Battle of the Sexes serving up the back story in winning style
“Battle of the Sexes” is a timely reminder the struggle for greater equality between men and women is not over, though times have surely changed for the better since the tennis match between Bobby Riggs against Billie Jean King. It was more public-relations spectacle than test of athletic skill. The Super Bowl-like publicity surrounding the event lives up to Riggs’s boast to “put the show back in chauvinism”.
At the time, the match was one of the biggest televised sporting events in history, with more than 90 million people watching on ABC.
The US talent is undoubtedly at the height of her career, having walked away from this year’s Oscars with the Best Actress title thanks to her starring turn in box office hit La La Land. In a few minutes, we’ll hear an interview I recorded with Billie Jean King in 2013 commemorating the 40th anniversary of that match.
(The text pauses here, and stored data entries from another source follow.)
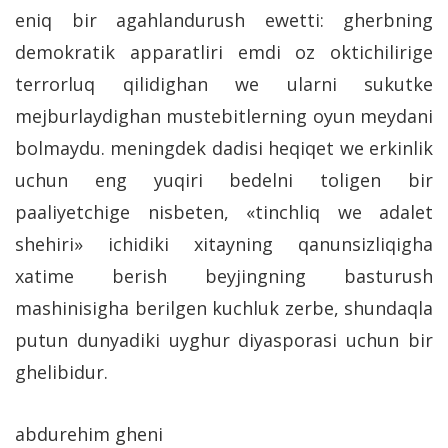
eniq bir agahlandurush ewetti: gherbning
demokratik apparatliri emdi oz oktichilirige
terrorluq qilidighan we ularni sukutke
mejburlaydighan mustebitlerning oyun meydani
bolmaydu. meningdek dadisi heqiqet we erkinlik
uchun eng yuqiri bedelni toligen bir
paaliyetchige nisbeten, «tinchliq we adalet
shehiri» ichidiki xitayning qanunsizliqigha
xatime berish beyjingning basturush
mashinisigha berilgen kuchluk zerbe, shundaqla
putun dunyadiki uyghur diyasporasi uchun bir
ghelibidur.
abdurehim gheni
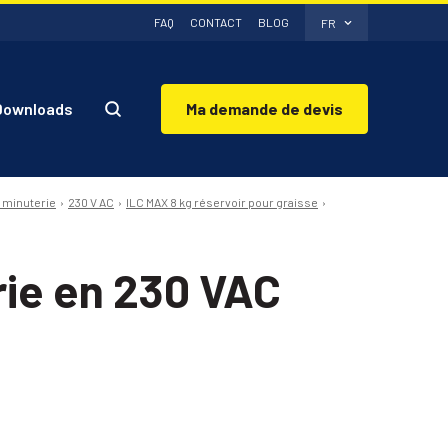
FAQ
CONTACT
BLOG
FR
Downloads
Ma demande de devis
 minuterie
230 V AC
ILC MAX 8 kg réservoir pour graisse
rie en 230 VAC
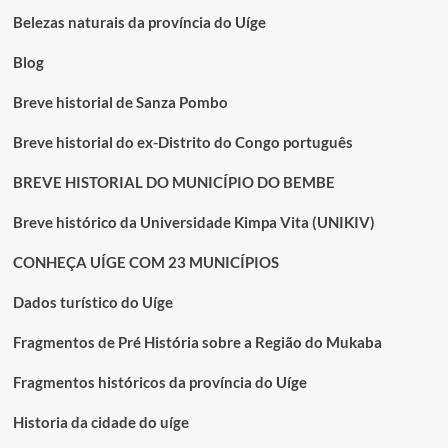
cinco
Belezas naturais da província do Uíge
mil
jovens
Blog
desfavorecidos
Breve historial de Sanza Pombo
Breve historial do ex-Distrito do Congo português
BREVE HISTORIAL DO MUNICÍPIO DO BEMBE
Breve histórico da Universidade Kimpa Vita (UNIKIV)
CONHEÇA UÍGE COM 23 MUNICÍPIOS
Dados turístico do Uíge
Fragmentos de Pré História sobre a Região do Mukaba
Fragmentos históricos da província do Uíge
Historia da cidade do uíge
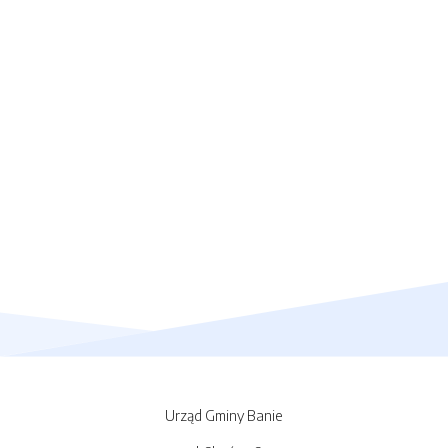
Urząd Gminy Banie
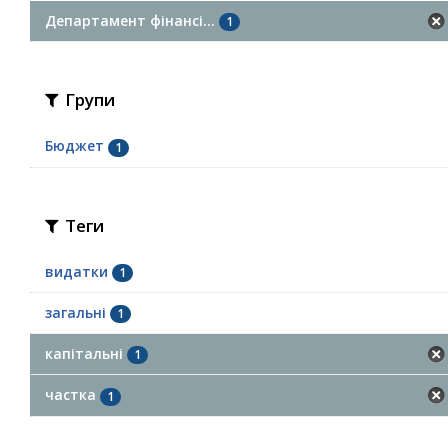
Департамент фінансі...
1
Групи
Бюджет
1
Теги
видатки
1
загальні
1
капітальні
1
частка
1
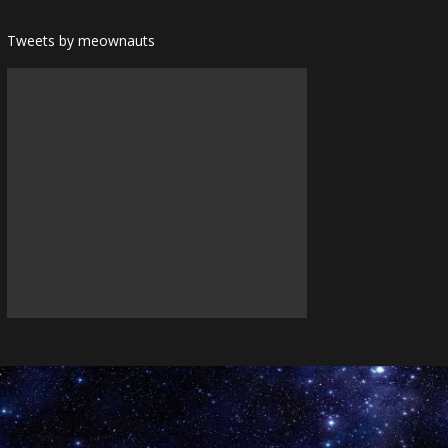
Tweets by meownauts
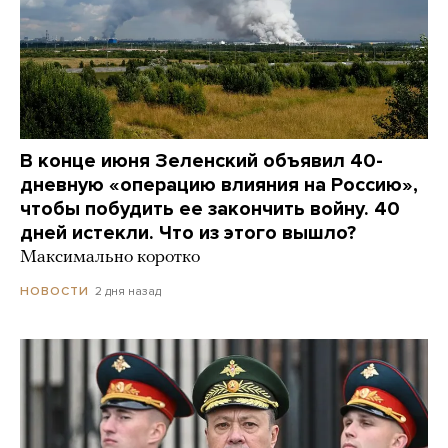
В конце июня Зеленский объявил 40-
дневную «операцию влияния на Россию»,
чтобы побудить ее закончить войну. 40
дней истекли. Что из этого вышло?
Максимально коротко
2 дня назад
НОВОСТИ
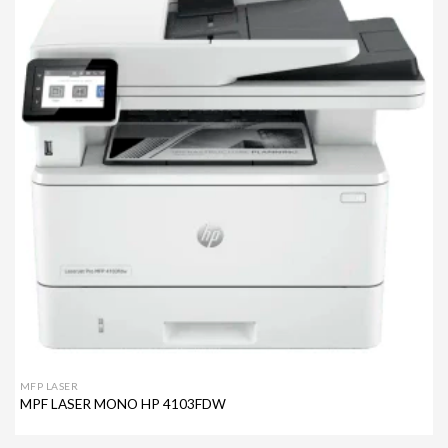
Agregar
a mi
lista de
deseos
MFP LASER
MPF LASER MONO HP 4103FDW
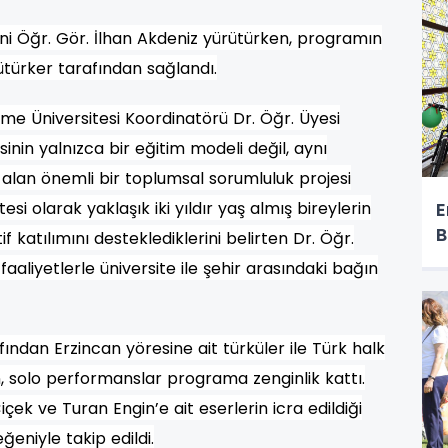
ni Öğr. Gör. İlhan Akdeniz yürütürken, programın
türker tarafından sağlandı.
 Üniversitesi Koordinatörü Dr. Öğr. Üyesi
nin yalnızca bir eğitim modeli değil, aynı
an önemli bir toplumsal sorumluluk projesi
si olarak yaklaşık iki yıldır yaş almış bireylerin
E
B
 katılımını desteklediklerini belirten Dr. Öğr.
aaliyetlerle üniversite ile şehir arasındaki bağın
ndan Erzincan yöresine ait türküler ile Türk halk
en, solo performanslar programa zenginlik kattı.
içek ve Turan Engin’e ait eserlerin icra edildiği
ğeniyle takip edildi.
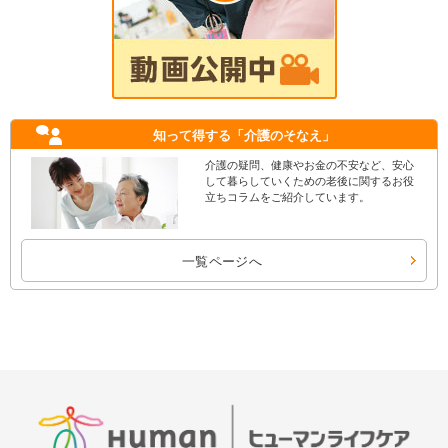
知って得する
「介護のそなえ」
介護の疑問、健康やお金の不安など、安心
して暮らしていくための老後に関するお役
立ちコラムをご紹介しています。
一覧ページへ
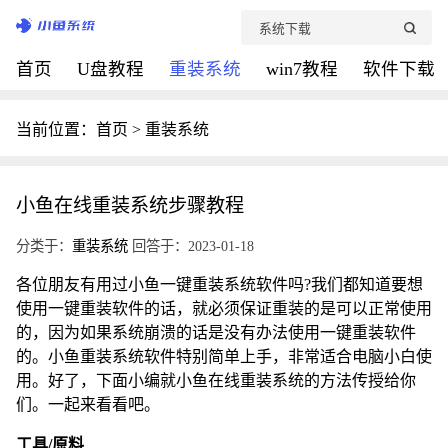
首页
U盘教程
重装系统
win7教程
软件下载
当前位置：
首页
>
重装系统
小鱼在线重装系统步骤教程
分类于：
重装系统
回答于：2023-01-18
各位朋友有用过小鱼一键重装系统软件吗?我们都知道要想
使用一键重装软件的话，就必须保证重装的是可以正常使用
的，因为如果系统崩溃的话是没有办法使用一键重装软件
的。小鱼重装系统软件特别简单上手，非常适合电脑小白使
用。好了，下面小编就小鱼在线重装系统的方法传授给你
们。一起来看看吧。
工具/原料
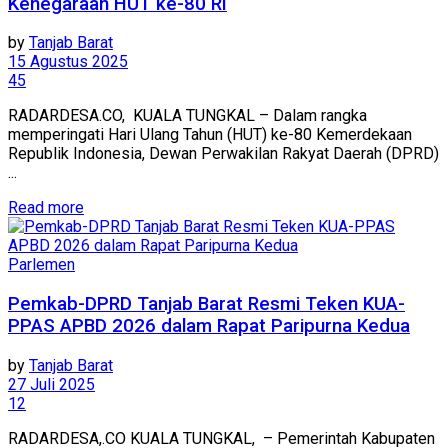
Kenegaraan HUT ke-80 RI
by
Tanjab Barat
15 Agustus 2025
45
RADARDESA.CO, KUALA TUNGKAL – Dalam rangka
memperingati Hari Ulang Tahun (HUT) ke-80 Kemerdekaan
Republik Indonesia, Dewan Perwakilan Rakyat Daerah (DPRD)
...
Read more
Parlemen
Pemkab-DPRD Tanjab Barat Resmi Teken KUA-
PPAS APBD 2026 dalam Rapat Paripurna Kedua
by
Tanjab Barat
27 Juli 2025
12
RADARDESA,.CO KUALA TUNGKAL, – Pemerintah Kabupaten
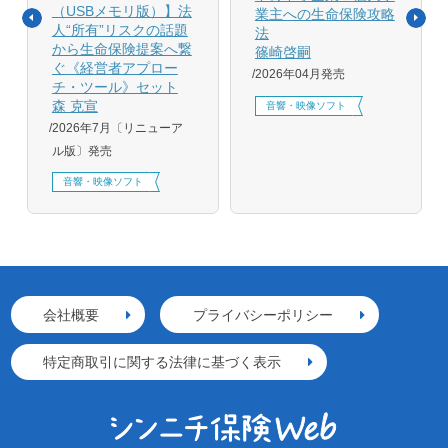
（USBメモリ版）】法
業主への生命保険攻略
人“所有”リスクの話題
法
から生命保険提案へ繋
篠崎啓嗣
ぐ《経営者アプロー
2026年04月発売
チ・ツール》セット
森 克宣
音響・映像ソフト
2026年7月〔リニューア
ル版〕発売
音響・映像ソフト
会社概要
プライバシーポリシー
特定商取引に関する法律に基づく表示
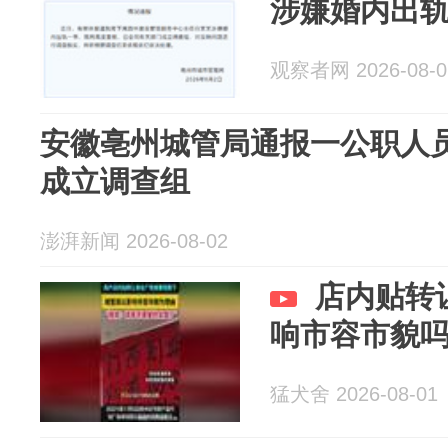
涉嫌婚内出
观察者网 2026-08-0
安徽亳州城管局通报一公职人
成立调查组
澎湃新闻 2026-08-02
店内贴转
响市容市貌
猛犬舍 2026-08-01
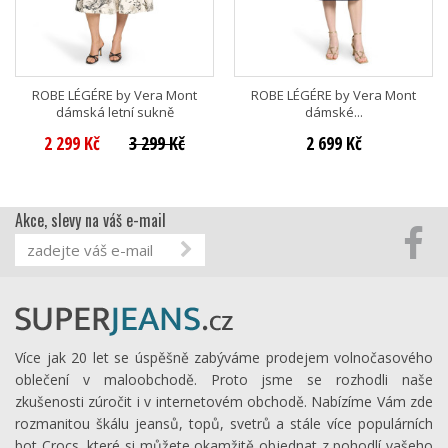
ROBE LÉGÉRE by Vera Mont
ROBE LÉGÉRE by Vera Mont
dámská letní sukně
dámské...
2 299 Kč
3 299 Kč
2 699 Kč
Akce, slevy na váš e-mail
Více jak 20 let se úspěšně zabýváme prodejem volnočasového
oblečení v maloobchodě. Proto jsme se rozhodli naše
zkušenosti zúročit i v internetovém obchodě. Nabízíme Vám zde
rozmanitou škálu jeansů, topů, svetrů a stále více populárních
bot Crocs, které si můžete okamžitě objednat z pohodlí vašeho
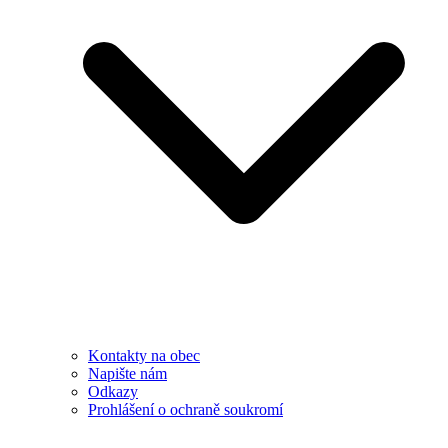
Kontakty na obec
Napište nám
Odkazy
Prohlášení o ochraně soukromí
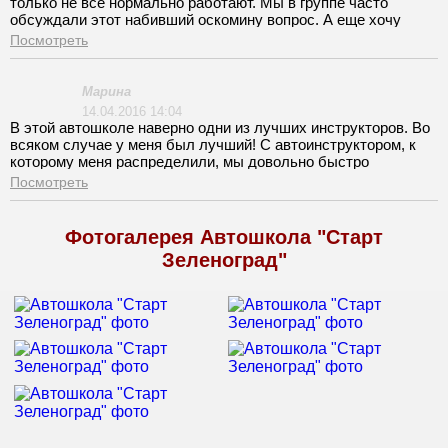
только не все нормально работают. Мы в группе часто
обсуждали этот набивший оскомину вопрос. А еще хочу
отметить недобросовестную организацию экзаменов.
Посмотреть
Марина
14.04.2016 14:04
В этой автошколе наверно одни из лучших инструкторов. Во
всяком случае у меня был лучший! С автоинструктором, к
которому меня распределили, мы довольно быстро
подружились. Такого терпеливого человека я повстречала в
Посмотреть
первый раз!
Фотогалерея Автошкола "Старт
Зеленоград"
Much of what is depicted in “Battle of the Sexes” might seem cringeworthy to contemporary audiences, with the male-dominated professional sports world of the ’70s being particularly cruel to female athletes and unwanted suggestive comments all but de rigueur. In fact, she didn’t do it until Riggs had badly beaten Margaret Court, who was one of the greatest players in women’s tennis at the time.
Riggs (Steve Carell) had been a world champion in the 1940s but, in 1973, at age 55, he’s a bored executive with a desk job and all-around goof-off who will wager on just about anything. Here, King and Riggs drum up excitement with a jaunty press conference.
It was a $100,000 winner-take-all match, but television and other rights were expected to boost the winner’s share to about $200,000 and give the loser about $100,000.
Women’s college athletes went from about 32,000 in 1972 to 191,131 in 2011. She started the Billie Jean King Leadership Initiative in an off-the-court effort to get the CEOs of companies to commit to equal pay. She was too quick in the exchanges.
“She’s really very generous toward Jack’s memory”, Mr. Pullman said. When a boy struck out, it was dismissed as an off day; when I swung and missed, it was eye-rolling proof that I didn’t belong there.
FARIS: Oh, it was – I felt like I didn’t relax for 2 1/2 years. “Feeling nauseous. At a certain point, I couldn’t go to friends’ houses anymore – I could barely get out the door to school”. Mrs. King made her entrance on a carriage, borne by six muscular males like a reigning Egyptian queen.
Though younger listeners may scarcely believe it, if King had lost, it would’ve damaged the woman’s cause for years.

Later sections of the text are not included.